The Fulford File | “The Reality Is…” That The End Of Immigration Is A Mainstream Media Lie

By James Fulford

01/11/2012

I used to know a man who had the annoying habit of saying that people who differed from him might claim X, “but the reality is…”.

This was annoying because he had no better hold on reality than anyone else. And frequently what he called “the reality” is what the rest of us call “the conventional wisdom.”

I was reminded of that when I saw a story headed Immigration: Rhetoric vs. reality, [by Chris Kromm, The Institute for Southern Studies, January 10, 2011]

The Institute for Southern Studies, founded “in 1970 by veterans of the civil rights movement,” describes itself as promoting “A New Vision for a Changing South,” which means that it’s sort of an anti-VDARE.com. (A lot better funded — please send us money.)

Recently, it’s promoting a vision of a new, this time more Mexican, South by attacking Republicans for caring about immigration.

The reason it’s wrong to care about immigration? Because “the reality is” that immigration has all stopped! There aren’t any immigrants!

Kromm writes:

Just as immigration is growing as a hot political topic in the South and country, the number of immigrants is in steep decline.

A new study from Princeton’s Mexican Migration Project finds that, for the first time in 60 years, net migration has fallen to zero — and is probably "a little bit negative." That’s in line with analysis by groups like the Pew Hispanic Center, which have found that births in U.S.-based families has overtaken immigration as the chief driver in Latino community growth.

Based on this “studies have shown” nonsense (mostly what “studies have shown” is that reporters will believe anything), Kromm goes on to say that

the reality that immigration has slowed to a trickle, hasn’t stopped politicians from turning it into a hot election-year issue. As GOP presidential hopefuls prepare for the January 21 primary in South Carolina — a state convulsed by demographic changes — they've ratcheted up the anti-immigrant rhetoric, as James Rosen of McClatchy-Tribune reports

Rosen works for McClatchy-Tribune News Service. His widely-reproduced story was headed Illegal immigration remains key issue for GOP presidential hopefuls, (January 7, 2012,). He also believes that immigration is down, and that it’s wrong for Republicans to be focusing on it:

When it comes to illegal immigration, Republican presidential candidates are railing like it’s 1999.

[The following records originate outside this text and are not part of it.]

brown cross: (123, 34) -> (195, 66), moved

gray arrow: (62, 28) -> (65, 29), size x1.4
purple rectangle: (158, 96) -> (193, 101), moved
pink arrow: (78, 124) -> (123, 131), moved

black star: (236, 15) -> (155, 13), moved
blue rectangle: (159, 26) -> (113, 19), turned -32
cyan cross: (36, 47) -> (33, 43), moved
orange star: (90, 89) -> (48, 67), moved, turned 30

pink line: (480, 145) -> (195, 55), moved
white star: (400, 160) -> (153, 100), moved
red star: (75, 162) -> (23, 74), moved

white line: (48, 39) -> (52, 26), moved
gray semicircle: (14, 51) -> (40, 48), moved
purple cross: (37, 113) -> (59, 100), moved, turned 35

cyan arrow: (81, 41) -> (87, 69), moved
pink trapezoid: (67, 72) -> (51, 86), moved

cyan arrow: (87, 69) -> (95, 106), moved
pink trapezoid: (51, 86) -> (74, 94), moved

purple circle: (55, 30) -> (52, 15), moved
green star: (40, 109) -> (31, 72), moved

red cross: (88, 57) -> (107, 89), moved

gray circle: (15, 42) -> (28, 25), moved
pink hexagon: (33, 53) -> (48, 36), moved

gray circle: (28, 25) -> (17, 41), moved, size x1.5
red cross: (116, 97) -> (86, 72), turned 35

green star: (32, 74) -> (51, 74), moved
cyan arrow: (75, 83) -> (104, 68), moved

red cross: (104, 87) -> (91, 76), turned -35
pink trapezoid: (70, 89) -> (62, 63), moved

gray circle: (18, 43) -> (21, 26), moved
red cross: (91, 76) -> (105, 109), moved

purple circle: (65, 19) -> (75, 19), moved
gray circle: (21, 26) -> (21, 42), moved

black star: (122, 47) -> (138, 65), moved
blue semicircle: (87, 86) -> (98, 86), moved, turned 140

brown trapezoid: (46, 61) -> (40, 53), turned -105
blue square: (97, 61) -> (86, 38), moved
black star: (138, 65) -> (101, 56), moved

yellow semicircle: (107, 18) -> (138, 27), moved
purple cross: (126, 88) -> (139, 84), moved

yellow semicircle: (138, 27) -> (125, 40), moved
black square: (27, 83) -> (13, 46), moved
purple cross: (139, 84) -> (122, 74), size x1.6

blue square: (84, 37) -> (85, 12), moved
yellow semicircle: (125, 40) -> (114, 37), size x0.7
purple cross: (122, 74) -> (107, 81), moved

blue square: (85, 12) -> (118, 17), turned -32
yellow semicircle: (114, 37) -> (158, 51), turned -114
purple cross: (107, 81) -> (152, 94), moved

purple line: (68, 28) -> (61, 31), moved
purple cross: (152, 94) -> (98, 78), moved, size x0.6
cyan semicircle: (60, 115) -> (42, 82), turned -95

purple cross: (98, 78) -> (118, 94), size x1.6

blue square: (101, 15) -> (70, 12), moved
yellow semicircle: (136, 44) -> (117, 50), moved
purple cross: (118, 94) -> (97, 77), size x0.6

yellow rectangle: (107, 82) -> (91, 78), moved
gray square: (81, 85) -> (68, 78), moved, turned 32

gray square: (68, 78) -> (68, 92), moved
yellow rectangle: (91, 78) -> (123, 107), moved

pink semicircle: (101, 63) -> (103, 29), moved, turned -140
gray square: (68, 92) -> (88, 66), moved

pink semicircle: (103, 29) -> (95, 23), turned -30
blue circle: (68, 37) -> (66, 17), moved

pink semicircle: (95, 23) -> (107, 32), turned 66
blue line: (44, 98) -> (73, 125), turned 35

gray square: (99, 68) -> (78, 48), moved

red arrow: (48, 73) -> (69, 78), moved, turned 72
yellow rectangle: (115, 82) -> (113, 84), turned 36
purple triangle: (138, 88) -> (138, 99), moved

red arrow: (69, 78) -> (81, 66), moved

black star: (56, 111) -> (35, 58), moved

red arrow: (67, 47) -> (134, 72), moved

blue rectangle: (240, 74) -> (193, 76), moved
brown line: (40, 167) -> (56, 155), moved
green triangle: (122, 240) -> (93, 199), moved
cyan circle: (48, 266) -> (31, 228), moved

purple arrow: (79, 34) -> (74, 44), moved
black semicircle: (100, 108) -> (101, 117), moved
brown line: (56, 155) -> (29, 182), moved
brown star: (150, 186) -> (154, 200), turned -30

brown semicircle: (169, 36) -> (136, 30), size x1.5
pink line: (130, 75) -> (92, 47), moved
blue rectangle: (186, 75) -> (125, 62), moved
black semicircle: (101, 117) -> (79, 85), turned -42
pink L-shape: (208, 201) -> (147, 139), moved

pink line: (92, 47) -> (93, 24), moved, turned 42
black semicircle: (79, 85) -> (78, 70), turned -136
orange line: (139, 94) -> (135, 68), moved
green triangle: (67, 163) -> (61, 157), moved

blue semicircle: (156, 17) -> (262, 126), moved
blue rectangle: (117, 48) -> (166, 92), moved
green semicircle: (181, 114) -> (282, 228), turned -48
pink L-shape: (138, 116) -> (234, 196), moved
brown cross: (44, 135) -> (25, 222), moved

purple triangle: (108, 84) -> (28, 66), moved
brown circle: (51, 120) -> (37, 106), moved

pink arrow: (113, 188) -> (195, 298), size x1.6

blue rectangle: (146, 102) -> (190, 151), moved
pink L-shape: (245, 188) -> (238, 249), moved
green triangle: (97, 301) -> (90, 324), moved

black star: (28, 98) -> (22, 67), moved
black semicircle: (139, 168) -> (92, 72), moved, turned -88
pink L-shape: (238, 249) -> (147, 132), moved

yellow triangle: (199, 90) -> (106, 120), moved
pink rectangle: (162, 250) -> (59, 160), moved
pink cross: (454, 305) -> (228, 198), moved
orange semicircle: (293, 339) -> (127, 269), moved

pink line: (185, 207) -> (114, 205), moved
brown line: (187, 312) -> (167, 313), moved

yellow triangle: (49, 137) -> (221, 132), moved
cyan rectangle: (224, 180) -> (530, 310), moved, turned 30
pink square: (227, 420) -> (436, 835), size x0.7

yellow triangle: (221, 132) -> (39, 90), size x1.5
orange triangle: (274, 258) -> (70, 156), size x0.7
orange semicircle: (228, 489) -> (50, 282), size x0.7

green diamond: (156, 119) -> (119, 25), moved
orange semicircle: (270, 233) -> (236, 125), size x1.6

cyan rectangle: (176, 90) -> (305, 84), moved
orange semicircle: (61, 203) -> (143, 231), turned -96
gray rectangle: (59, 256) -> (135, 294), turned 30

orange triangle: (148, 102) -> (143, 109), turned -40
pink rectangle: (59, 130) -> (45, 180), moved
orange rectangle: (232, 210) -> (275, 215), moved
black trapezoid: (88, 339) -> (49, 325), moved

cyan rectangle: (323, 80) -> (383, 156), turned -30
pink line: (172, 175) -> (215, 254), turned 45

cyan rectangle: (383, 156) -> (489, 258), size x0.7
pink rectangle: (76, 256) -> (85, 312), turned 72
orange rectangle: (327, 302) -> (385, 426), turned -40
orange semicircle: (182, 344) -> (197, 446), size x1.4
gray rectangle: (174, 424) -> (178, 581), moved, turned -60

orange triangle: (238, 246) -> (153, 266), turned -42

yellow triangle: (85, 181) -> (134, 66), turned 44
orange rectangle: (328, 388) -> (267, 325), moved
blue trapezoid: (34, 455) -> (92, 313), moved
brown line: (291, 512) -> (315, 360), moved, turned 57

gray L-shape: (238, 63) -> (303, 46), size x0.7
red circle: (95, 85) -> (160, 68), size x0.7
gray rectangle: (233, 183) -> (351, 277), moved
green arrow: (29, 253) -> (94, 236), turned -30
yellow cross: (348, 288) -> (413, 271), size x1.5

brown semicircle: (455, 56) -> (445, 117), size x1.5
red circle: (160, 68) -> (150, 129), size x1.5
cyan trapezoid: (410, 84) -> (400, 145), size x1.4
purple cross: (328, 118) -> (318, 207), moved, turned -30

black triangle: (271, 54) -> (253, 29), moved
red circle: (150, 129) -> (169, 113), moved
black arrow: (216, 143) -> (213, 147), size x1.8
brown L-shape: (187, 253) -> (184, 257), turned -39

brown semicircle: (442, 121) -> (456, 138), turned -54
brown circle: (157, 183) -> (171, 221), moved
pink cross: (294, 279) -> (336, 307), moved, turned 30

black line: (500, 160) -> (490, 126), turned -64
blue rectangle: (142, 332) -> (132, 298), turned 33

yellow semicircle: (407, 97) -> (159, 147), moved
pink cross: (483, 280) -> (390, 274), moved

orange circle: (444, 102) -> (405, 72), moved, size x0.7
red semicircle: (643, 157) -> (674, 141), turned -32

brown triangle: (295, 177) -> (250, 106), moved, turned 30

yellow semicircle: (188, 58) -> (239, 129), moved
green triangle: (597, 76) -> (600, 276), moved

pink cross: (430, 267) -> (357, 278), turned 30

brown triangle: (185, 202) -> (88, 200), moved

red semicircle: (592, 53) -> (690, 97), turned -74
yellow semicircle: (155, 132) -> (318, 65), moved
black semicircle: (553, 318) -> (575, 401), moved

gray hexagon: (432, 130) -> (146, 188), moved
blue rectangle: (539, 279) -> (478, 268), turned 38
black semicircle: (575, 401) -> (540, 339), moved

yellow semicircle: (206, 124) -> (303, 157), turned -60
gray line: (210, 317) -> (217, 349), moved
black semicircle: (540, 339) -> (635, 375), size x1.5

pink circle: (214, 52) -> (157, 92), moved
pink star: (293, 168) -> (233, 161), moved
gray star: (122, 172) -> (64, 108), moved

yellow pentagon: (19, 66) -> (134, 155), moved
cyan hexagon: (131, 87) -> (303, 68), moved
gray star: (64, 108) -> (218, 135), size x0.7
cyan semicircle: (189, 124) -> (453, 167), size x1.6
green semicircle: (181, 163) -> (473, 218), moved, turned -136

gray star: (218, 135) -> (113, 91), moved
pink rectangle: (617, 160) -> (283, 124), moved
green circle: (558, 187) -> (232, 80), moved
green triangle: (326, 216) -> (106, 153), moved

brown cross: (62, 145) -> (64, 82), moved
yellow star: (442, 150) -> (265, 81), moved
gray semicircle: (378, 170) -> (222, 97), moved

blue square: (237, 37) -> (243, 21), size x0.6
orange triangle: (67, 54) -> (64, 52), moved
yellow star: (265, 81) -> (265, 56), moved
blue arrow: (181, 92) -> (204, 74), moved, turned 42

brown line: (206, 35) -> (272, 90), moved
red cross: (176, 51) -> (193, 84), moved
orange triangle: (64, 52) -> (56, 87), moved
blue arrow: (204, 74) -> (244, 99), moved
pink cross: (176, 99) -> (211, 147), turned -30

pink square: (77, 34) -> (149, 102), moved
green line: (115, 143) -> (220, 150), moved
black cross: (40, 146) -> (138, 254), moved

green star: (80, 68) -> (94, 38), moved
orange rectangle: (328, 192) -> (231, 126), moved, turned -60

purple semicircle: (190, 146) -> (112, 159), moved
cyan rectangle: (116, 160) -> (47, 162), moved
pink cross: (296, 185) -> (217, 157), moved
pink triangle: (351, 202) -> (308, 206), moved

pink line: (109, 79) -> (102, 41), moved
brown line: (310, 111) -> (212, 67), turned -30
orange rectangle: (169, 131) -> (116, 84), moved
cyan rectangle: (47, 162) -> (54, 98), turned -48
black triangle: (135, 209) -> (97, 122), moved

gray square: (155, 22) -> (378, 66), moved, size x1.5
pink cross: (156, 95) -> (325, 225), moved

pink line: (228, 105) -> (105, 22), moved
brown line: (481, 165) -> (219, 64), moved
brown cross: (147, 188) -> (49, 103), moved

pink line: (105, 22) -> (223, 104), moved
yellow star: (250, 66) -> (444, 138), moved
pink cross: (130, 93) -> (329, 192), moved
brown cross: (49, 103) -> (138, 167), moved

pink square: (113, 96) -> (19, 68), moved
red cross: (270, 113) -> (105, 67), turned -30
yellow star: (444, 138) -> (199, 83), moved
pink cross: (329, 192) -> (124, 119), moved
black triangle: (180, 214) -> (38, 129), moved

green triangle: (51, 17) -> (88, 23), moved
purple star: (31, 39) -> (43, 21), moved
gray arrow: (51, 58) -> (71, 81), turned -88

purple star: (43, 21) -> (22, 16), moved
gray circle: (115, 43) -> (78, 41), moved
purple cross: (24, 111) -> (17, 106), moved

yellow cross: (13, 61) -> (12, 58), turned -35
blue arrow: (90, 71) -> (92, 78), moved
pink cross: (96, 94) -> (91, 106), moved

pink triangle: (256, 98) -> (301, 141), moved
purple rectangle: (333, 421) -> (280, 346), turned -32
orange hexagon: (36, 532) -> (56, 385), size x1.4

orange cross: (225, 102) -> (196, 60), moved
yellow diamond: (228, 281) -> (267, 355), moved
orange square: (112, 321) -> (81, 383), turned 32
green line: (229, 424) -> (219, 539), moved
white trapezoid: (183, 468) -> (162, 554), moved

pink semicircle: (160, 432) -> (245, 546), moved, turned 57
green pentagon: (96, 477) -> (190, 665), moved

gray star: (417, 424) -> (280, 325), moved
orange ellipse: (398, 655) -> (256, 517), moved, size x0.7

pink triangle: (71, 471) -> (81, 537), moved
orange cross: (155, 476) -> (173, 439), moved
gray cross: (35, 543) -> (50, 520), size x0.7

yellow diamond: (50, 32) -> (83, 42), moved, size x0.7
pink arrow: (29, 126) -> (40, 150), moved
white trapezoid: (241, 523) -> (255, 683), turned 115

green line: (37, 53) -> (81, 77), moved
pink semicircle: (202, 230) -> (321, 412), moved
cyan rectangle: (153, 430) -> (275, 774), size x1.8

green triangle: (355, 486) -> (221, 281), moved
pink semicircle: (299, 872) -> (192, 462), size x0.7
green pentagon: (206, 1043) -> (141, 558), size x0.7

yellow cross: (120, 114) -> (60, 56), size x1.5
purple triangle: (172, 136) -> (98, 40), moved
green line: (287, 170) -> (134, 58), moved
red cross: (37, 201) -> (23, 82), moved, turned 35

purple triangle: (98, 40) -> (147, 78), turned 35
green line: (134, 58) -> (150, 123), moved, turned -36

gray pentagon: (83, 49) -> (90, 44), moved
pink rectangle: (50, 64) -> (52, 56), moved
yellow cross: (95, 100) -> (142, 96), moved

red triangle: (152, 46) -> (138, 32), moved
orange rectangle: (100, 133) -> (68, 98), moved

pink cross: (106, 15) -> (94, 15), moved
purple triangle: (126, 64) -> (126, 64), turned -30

Listening to the GOP White House aspirants, you wouldn’t know that the number of illegal immigrants in the United States is down, attempted border crossings are at a 40-year low and President Barack Obama has deported undocumented workers at almost twice the rate as his predecessor.

With slight variations, the top candidates back mass deportations, tough state enforcement laws and extending the 675-mile fence along the U.S.-Mexico border, and they oppose giving most illegal immigrants a path to legal residency.

"Border crossings are at a historic low, deportations are at a historic high, yet every Republican presidential candidate says the first thing we have to do is secure the border," said Frank Sharry, executive director of America’s Voice, a Washington group that wants immigration enforcement to focus on serious criminals and national security threats.

The reality, if I may put it like that, is that America’s Voice is an arm of the Treason Lobby. It really doesn’t want anyone deported.

While Tamar Jacoby’s ImmigrationWorksUSA is funded directly by business, which wants immigration enforcement to not deport the cheap labor, Frank Sharry’s America’s Voice is funded chiefly by the Carnegie Foundation. It wants immigration enforcement not to deport the illegal invaders.

The Huffington Post also believes that immigration has somehow stopped: Despite Low Migration, GOP Candidates Still Rely On Enforcement-Only Talking Points, by Cristina Costantini, January 10, 2010

It also quotes Douglas Massey, head of the Princeton’s Mexican Migration Project, who was saying the same thing in July: Better Lives for Mexicans Cut Allure of Going North, By Damien Cave, New York Times, July 6, 2011. Brenda Walker blogged on it at the time.

So if this bunk is going to get a lot of MSM coverage, then we need to provide you with some countervailing realities of our own:

Some political realities

Claiming immigration isn’t a problem because border crossing has temporarily slowed is like trying to tell the French in 1943 that the German Occupation wasn’t a problem because the Blitzkrieg was over and a lot of occupation troops had gone home on leave. (I’m aware that Nazis as a metaphor are over-used, but for once it’s a pretty close parallel.)

You will note above that Chris Kromm links to the Pew Hispanic Center’s study that shows that “births in U.S.-based families” are now responsible for much of the increase. But saying that one in four babies born in the US is Hispanic is not a reason to stop worrying about immigration. And those US based families include many illegals.

Also, Kromm says that South Carolina is a state “state convulsed by demographic changes”. If that’s the case, you would think that convulsion would be something voters might consider an ongoing problem — that they might want to do something about.

So ignore Main Stream Media claims that Republicans are making much ado about nothing on immigration — they’re not actually making much ado. And it’s not about nothing.